Can we assess the efficacy of therapy in neurocardiogenic syncope?^*

^a St. Luke’s Medical Center, Milwaukee, Wisconsin, USA

Reprint requests and correspondence: Dr. Jasbir Sra, St. Luke’s Medical Center, 2801 W. Kinnickinnic River Parkway, Suite 440, Milwaukee, Wisconsin 53215-3360
bdanek{at}hrtcare.com

It has been shown that head-up tilt-table testing can be used to identify patients with syncope in whom hypotension and bradycardia are likely to develop (4–8). Beta-adrenergic receptor blocking drugs were among the first agents used, and they continue to be widely used for prevention of neurocardiogenic syncope (9–11). This is a logical choice because both spontaneous and tilt-induced syncope are preceded by elevated levels of catecholamines (12). Although beta-blockers have been evaluated during both acute intravenous (IV) and long-term oral use in patients with neurocardiogenic syncope, their efficacy during long-term use remains somewhat controversial because of conflicting data among studies (13,14), and there is an absence of large randomized trials.
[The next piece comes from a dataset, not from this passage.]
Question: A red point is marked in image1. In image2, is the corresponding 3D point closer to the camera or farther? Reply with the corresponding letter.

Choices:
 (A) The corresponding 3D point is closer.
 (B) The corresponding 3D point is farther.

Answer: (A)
As with any other condition, all patients with neurocardiogenic syncope may not respond to any particular intervention. Consequently, the appropriate use of pharmacological therapy in patients with neurocardiogenic syncope has been undermined by a number of factors, including difficulty in demonstrating the efficacy of a therapy under controlled conditions, unrealistic end points (e.g., a goal of entirely eliminating all symptoms) and inadequate understanding of the natural history of this problem.

In the study published in this issue of the Journal (15), 50 patients with syncope underwent tilt-table testing (80° tilt angle for 45 min). Twenty (40%) of these patients had an abnormal response, and IV atenolol prevented a positive second test in only 5 (25%) of these 20 patients. All 50 patients were then randomized to receive either atenolol (50 mm/day) or a placebo. Of the 20 patients with a positive tilt-table test, 8 had received atenolol. It is unclear how many of these eight patients had a second positive tilt-table test on atenolol. Forty of the 50 patients completed the study, but it is not clear why the other 10 did not, nor is it reported to what group they had been assigned. During one-year follow-up, 16 patients on atenolol and 11 patients on placebo had recurrent syncope (61% vs. 45%, p = 0.09). Again, it is unclear how many of the patients with recurrent syncope while on atenolol belonged to a positive tilt group.
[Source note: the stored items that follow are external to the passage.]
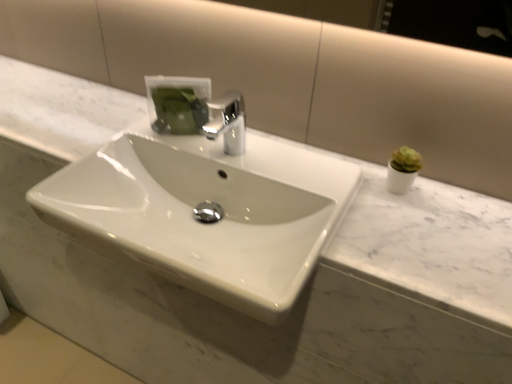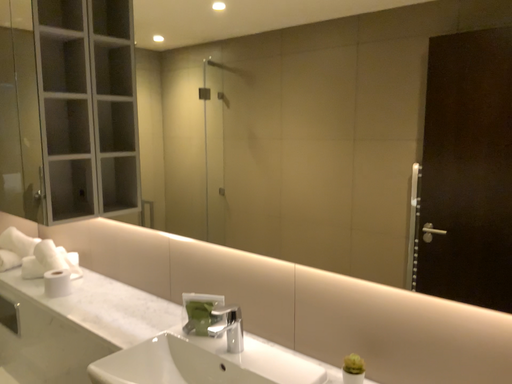 Question: Which way did the camera rotate in the video?

Choices:
 (A) rotated downward
 (B) rotated upward

Answer: (B) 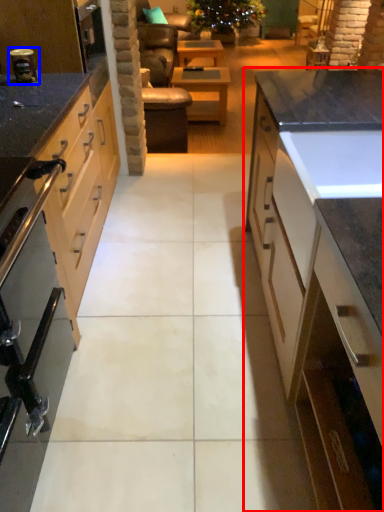 Question: Which object appears closest to the camera in this image, cabinetry (highlighted by a red box) or appliance (highlighted by a blue box)?

Choices:
 (A) cabinetry
 (B) appliance

Answer: (A)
Although treatment of neurocardiogenic syncope may be controversial, there is no evidence in the literature showing any role for elective beta-blocker therapy in patients with presumed neurocardiogenic syncope. It is, therefore, surprising that the investigators elected to assign all patients who had a negative tilt-table test to the trial along with the patients who had a positive tilt-table test, this despite the fact that even a steep angle and long duration of test led to a negative tilt test in the majority of patients included in the study (16). This clearly dilutes the results of the study significantly, making any interpretation of the findings difficult.

This could also explain the discrepancy in results between the current study and the study by Mahanonda et al. (14), where 42 patients with neurocardiogenic syncope (i.e., a history of syncope or presyncope and a positive tilt-table test) were randomly assigned to treatment with either atenolol or placebo. At one-month follow-up, response rates (negative tilt-table test) in the atenolol group were 62% versus 5% in the placebo group (p = 0.0004). Moreover, 71% of the patients who received atenolol reported that they felt better, whereas only 29% on placebo did.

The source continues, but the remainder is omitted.